Students visit Ypres

Earlier in the month, 11 students (8 MA and 3 PhDs) and 4 members of staff visited Ypres in an exciting and valuable trip. Students were exposed to different museum interpretations of the First World War, visiting four separate museums, including the In Flanders Fields Museum Ieper.

Dominiek Dendooven, the Deputy Curator, gave an introductory session, which helped annotate the students as to the approaches and underpinning principles of the institution. This was followed by a visit to the Passchendaele Memorial Museum at Zonnebeke, where Projects Co-Ordinator Debbie Manhaeve gave an overview of the museum’s activities and mission, as well as providing an excellent insight into its archives. Finally, the last two institutions were private concerns, being the Hooge Crater Museum and the Hill 62/Sanctuary Wood Museum. These were deliberately chosen, as the Hooge Crater Museum reflects what dedicated local historians can achieve and the Sanctuary Wood Museum is run almost solely for profit and very little has changed from when it first took visitors in the early 1920s.
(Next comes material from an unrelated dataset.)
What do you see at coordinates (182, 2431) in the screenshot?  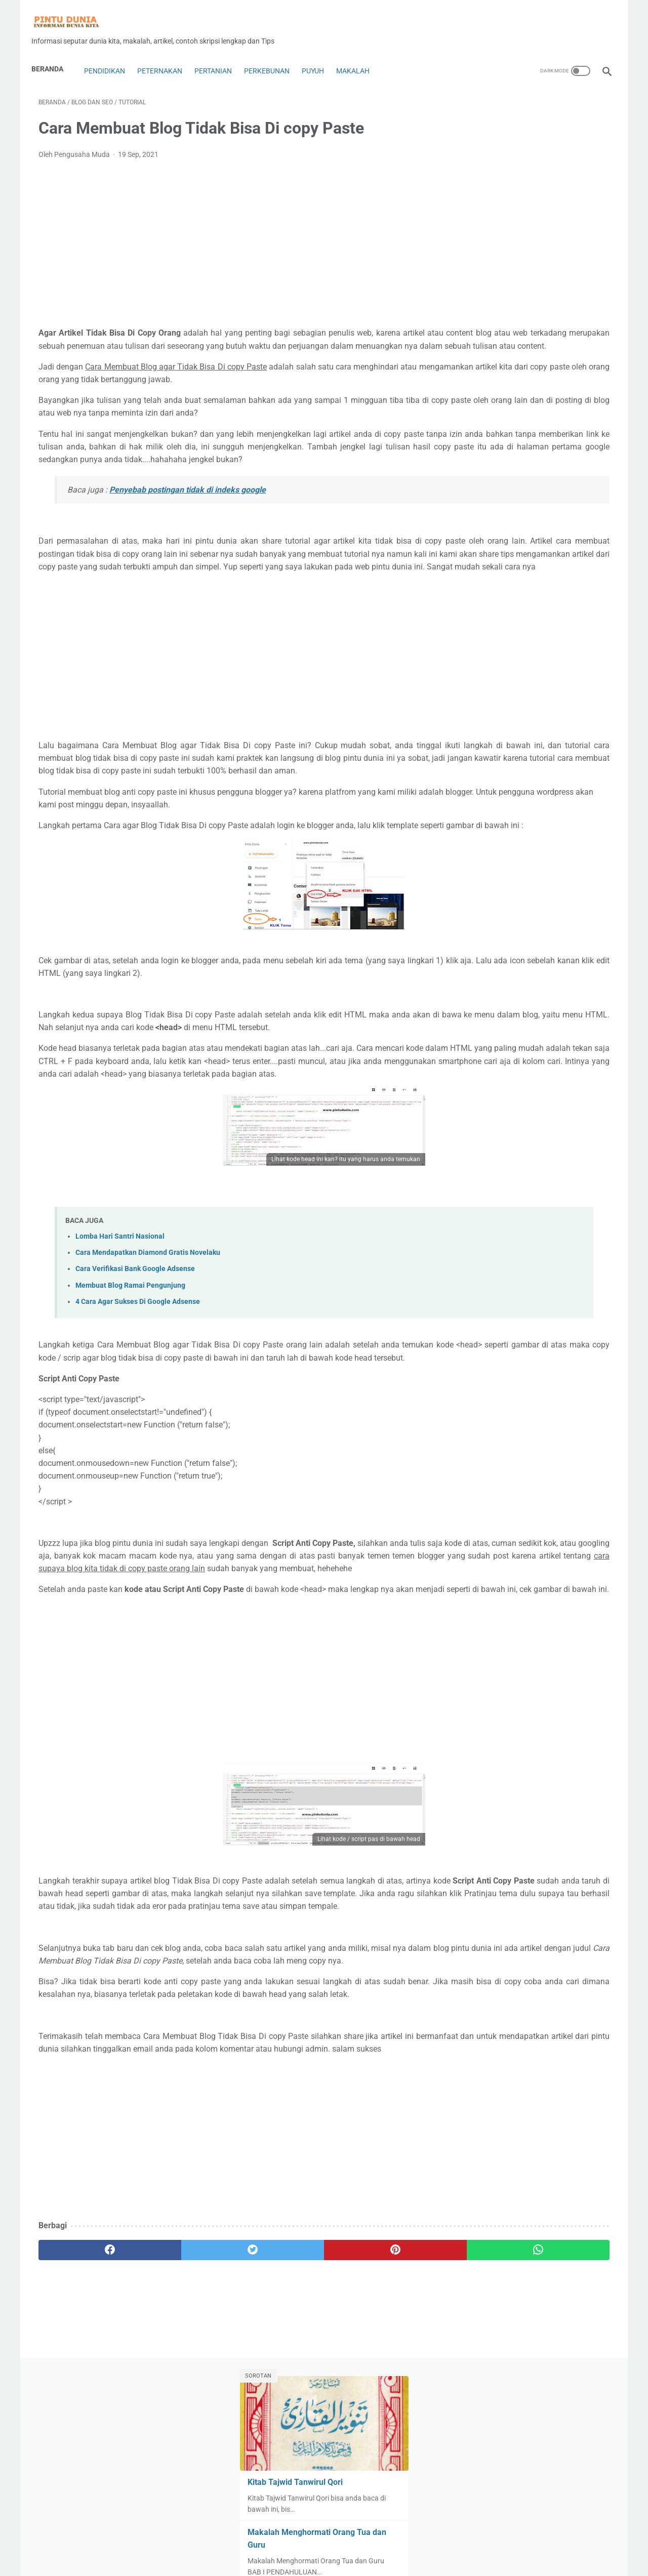 I see `[twitter]` at bounding box center [182, 2431].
Professor Sophie de Schaepdrijver

The aim of the trip was to expose students to different commemorative cultures, achieved through exploring a range of different memorial sites. Cemeteries and memorials of the Commonwealth War Graves Commission were explored and subsequently contrasted against the French, Belgian and German counterparts. Professor Sophie de Schaepdrijver, formerly a Leverhulme Visiting Professor in the School, was particularly helpful, as she interpreted the German cemetery at Langemark absolutely brilliantly, proving the students with fascinating insights.
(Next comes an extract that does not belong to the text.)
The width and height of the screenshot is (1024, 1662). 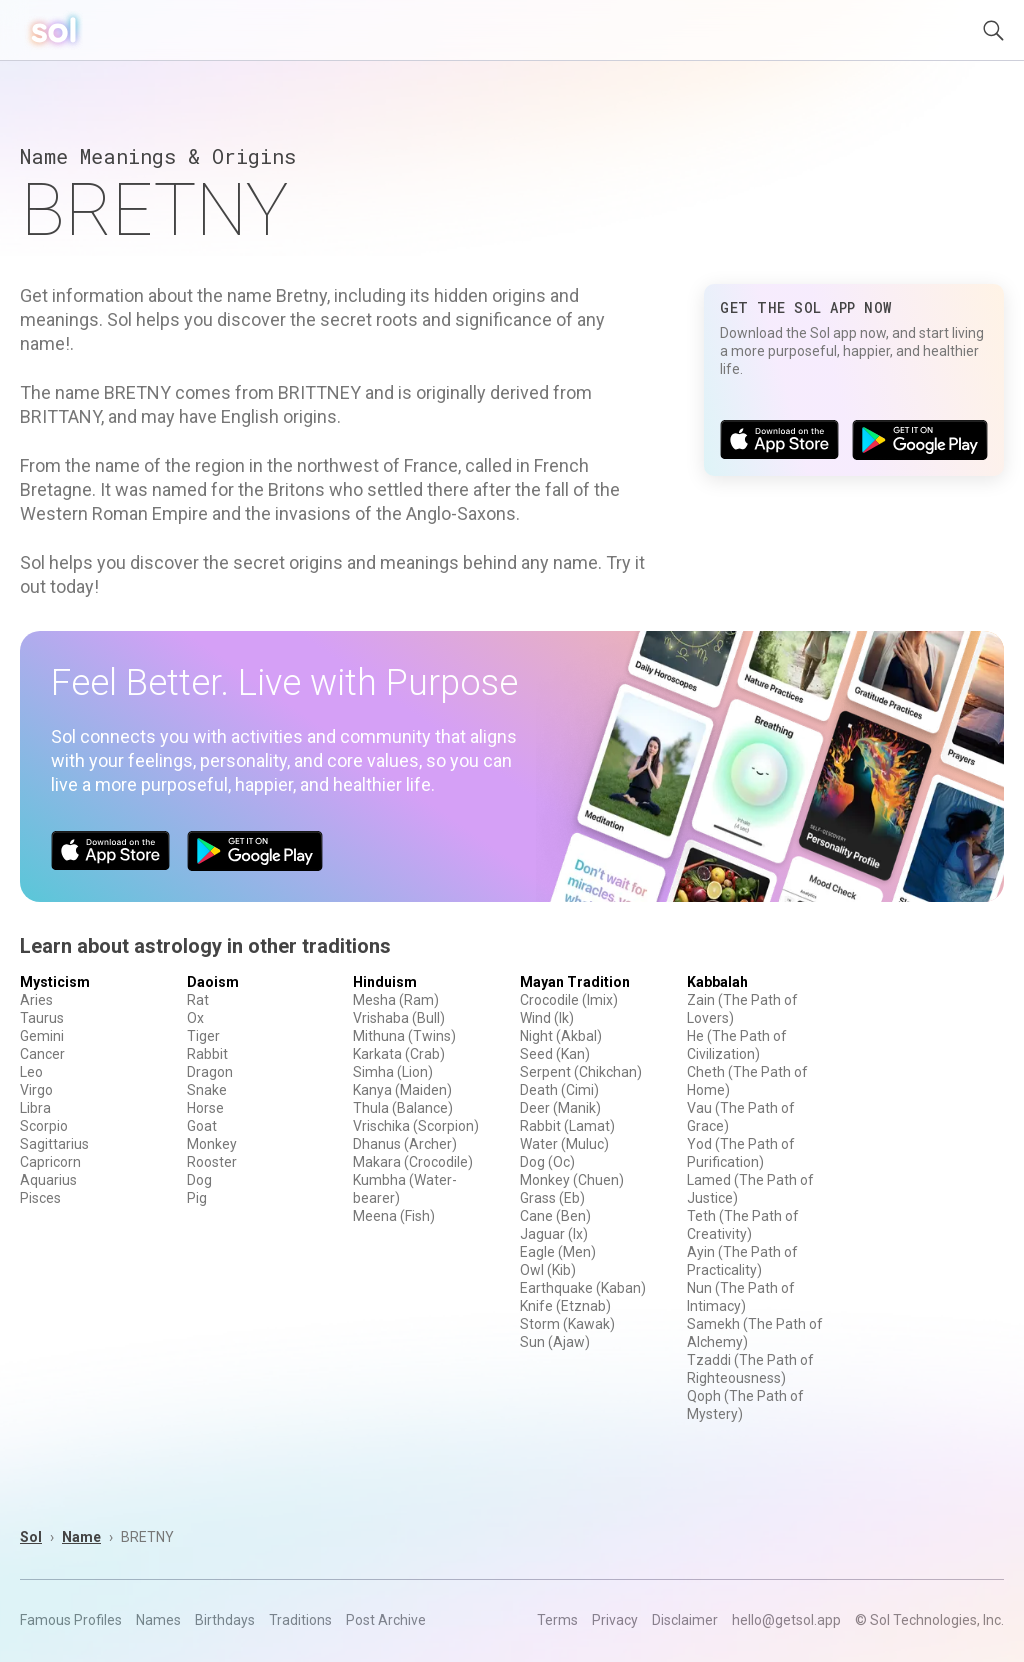 I want to click on Birthdays, so click(x=225, y=1620).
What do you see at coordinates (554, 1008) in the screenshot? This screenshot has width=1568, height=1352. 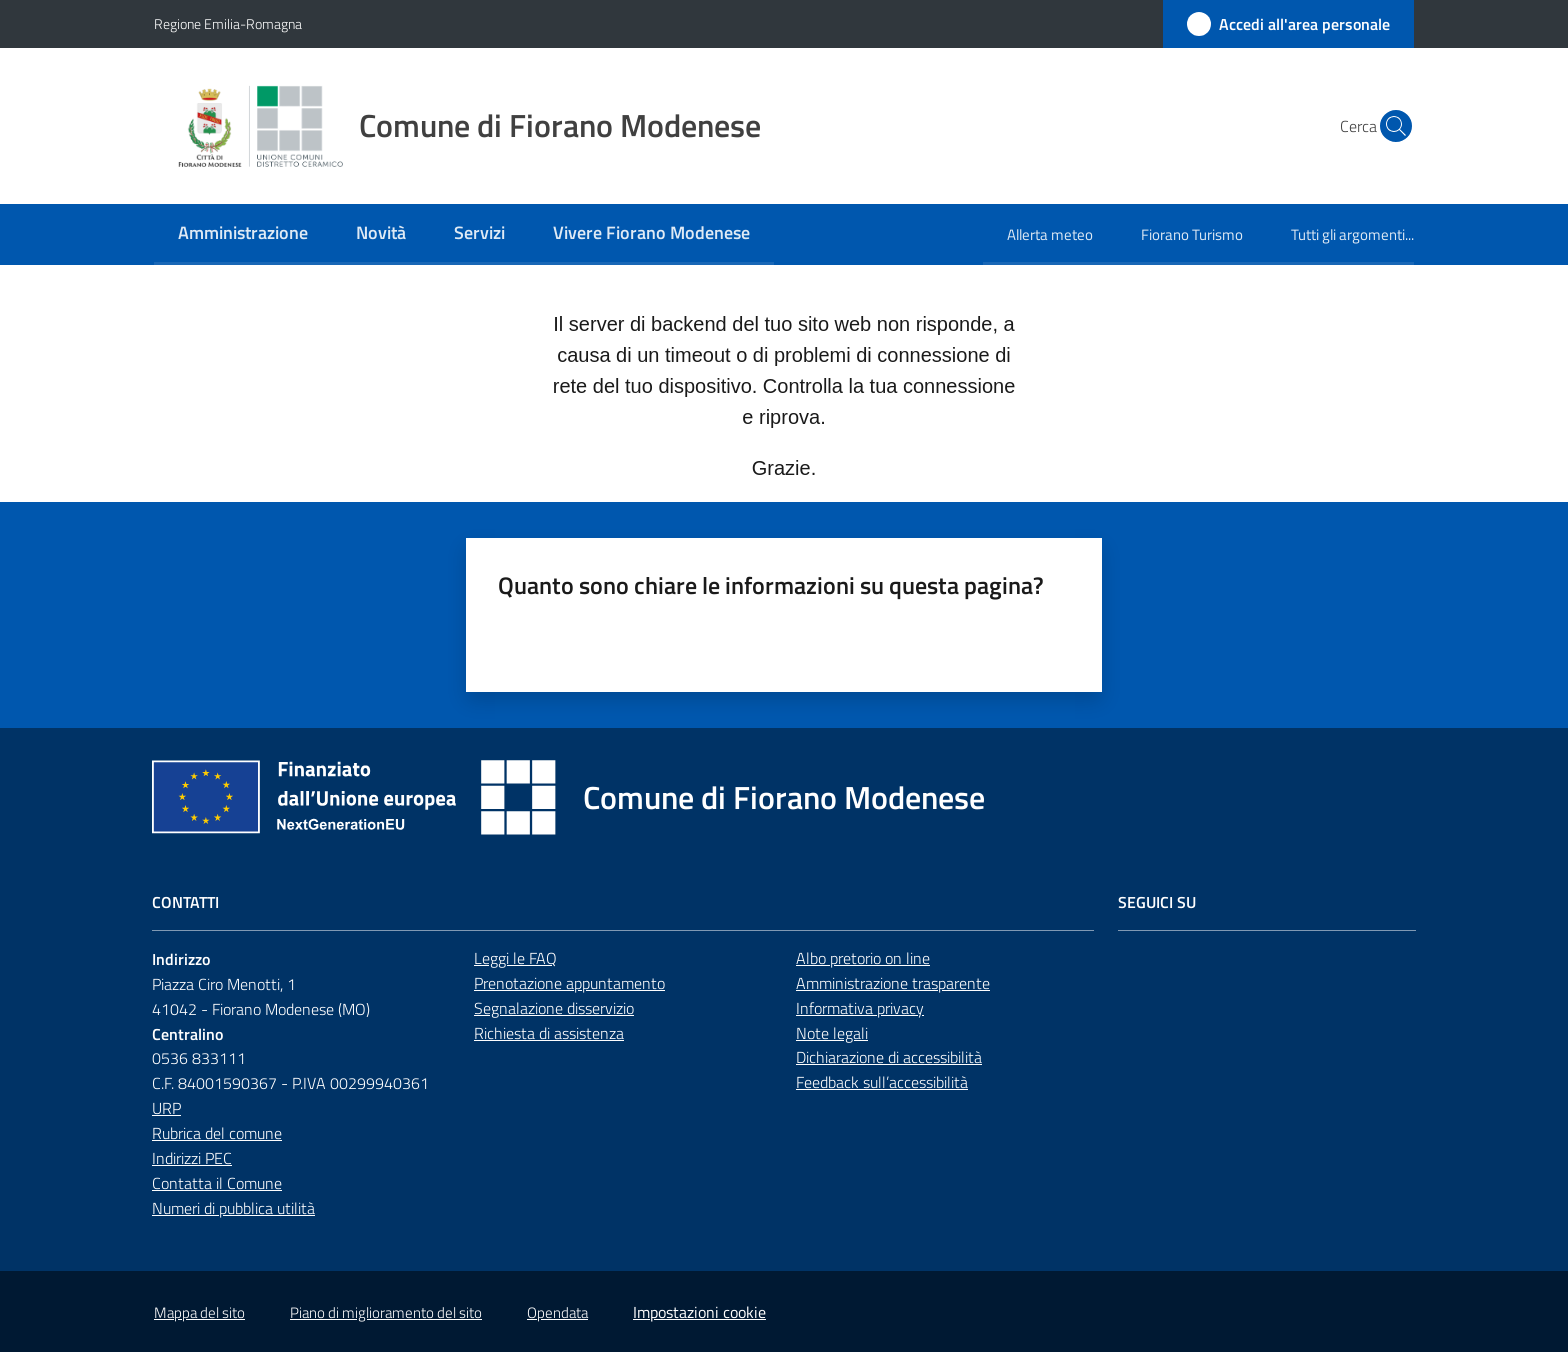 I see `Segnalazione disservizio` at bounding box center [554, 1008].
Some students were asked to prepare short introductory talks at certain spots, with Nick Perry, Amy Harrison, Natasha Silk, Julian Daggett, Matt Pearce and Brad Robb providing intriguing and informative accounts, including the stories of relatives from the war, and their graves and sites of commemoration.


Matt Pearce as a student guide

Finally, students were trained to act as guides, as part of our AHRC-funded centre, Gateways to the First World War, which is leading a project that provides student guides for the Anglican Church of St George’s. Students took visitors on the trail of the original generation of pilgrim-tourists in the 1920s. This was led by Amy Harrison and Natasha Silk.

This was a great trip, thanks to the Faculty and school funds gained, which were invaluable.